I climb into the back with no seat and sit down, staring blankly out the window.
This is for you, Jeremy. You may hate me, but at least you escaped with your life intact. I can’t say the same for myself.
The men get in the SUV and one climbs into the back with me, completely ignoring my existence.
“Back to the compound,” one of them says, but then the vehicle is silent except for the engine roaring. My body is pushed back as they take off, but I remain silent. I just sit back up and wait for the drive to be over.
A sack is thrown over my head and my hands are tied behind my back before I’m pulled from the van.
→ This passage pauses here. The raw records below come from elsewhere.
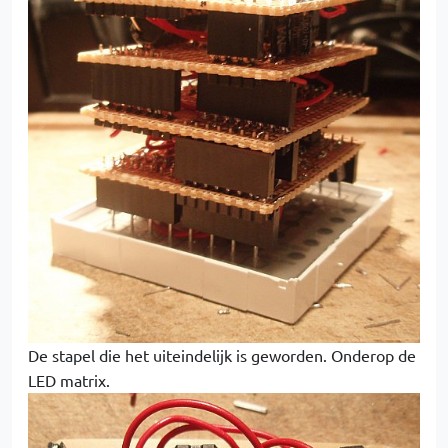
De stapel die het uiteindelijk is geworden. Onderop de
LED matrix.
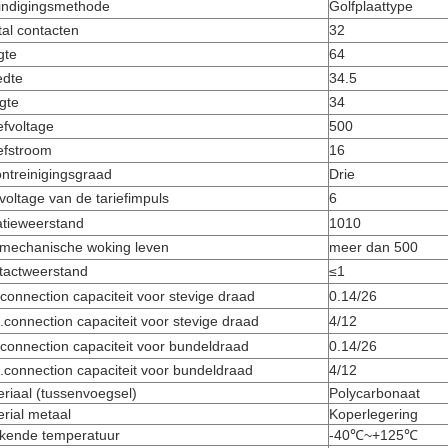
indigingsmethode
Golfplaattype
al contacten
32
gte
64
edte
34.5
gte
34
efvoltage
500
efstroom
16
ntreinigingsgraad
Drie
voltage van de tariefimpuls
6
atieweerstand
1010
 mechanische woking leven
meer dan 500
tactweerstand
≤1
connection capaciteit voor stevige draad
0.14/26
connection capaciteit voor stevige draad
4/12
connection capaciteit voor bundeldraad
0.14/26
connection capaciteit voor bundeldraad
4/12
riaal (tussenvoegsel)
Polycarbonaat
rial metaal
Koperlegering
kende temperatuur
-40℃~+125℃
I hear hushed whispers and comments that I can’t decipher from whoever is around me. It must be hundreds of people from the volume of the whispers.
“Silence!” a voice calls out in authority as I’m dragged until I come to a stop, dropping to my sore and battered knees. I don’t move as someone cuts away my clothes, leaving me naked, exposed and unable to do anything.
“We are gathered here to welcome home one of our lost and broken children, a child led astray by wickedness and desire, one who has crawled across broken glass to make her way back and pay for her sins.” A hand is placed on my head as I take a deep breath. “Give us your name, child.”
I’m not a child.
“Bronwyn,” I whisper my response, but before I can finish, a hard punch cracks across my face, but I’m not sure how they knew where my face was, hence the bag.
“You’re Godly name!” The man hisses.
I stretch my jaw before whispering a name I never wanted to hear again. “Mary Elizabeth.”
“Mary Elizabeth, offspring of the fallen advisor David, has returned to reclaim her place among the Daughters of Jephthah. Praise her and may God’s will be done!”
And the room rings out with men repeating, “May God’s will be done!”
Then, the sack is pulled from my head and I’m met with one of the most vile and disgusting creatures I have ever encountered, a sick smile across his face. “Welcome home, Mary Elizabeth. Are you ready to pay for your sins against me, darling?”
I hum the tune of one of Jeremy’s beautiful songs, Ghost , as the whip lashes against my spine, cutting deeper with every strike. My insides twist and nausea plagues me, but I don’t stop humming. The song seems to piss him off, but I keep going because his anger brings me solace.
I know the drill because it’s happened a hundred times before.
They’ll beat me until I’m too exhausted to fight, then send in half a dozen men to let them do whatever they want to me.
This is my "atonement" for allowing myself to be led astray, for letting Jeremy protect me from the abuse my father put me through.
They called it “conditioning” because this was always the plan for me. I wasn’t ever going to escape. The only thing that brings me any sort of comfort is that I know this isn’t what Jeremy is having to go through and that he’s still breathing.
I surrendered myself, did their dirty work, and it was all for him, to keep him safe.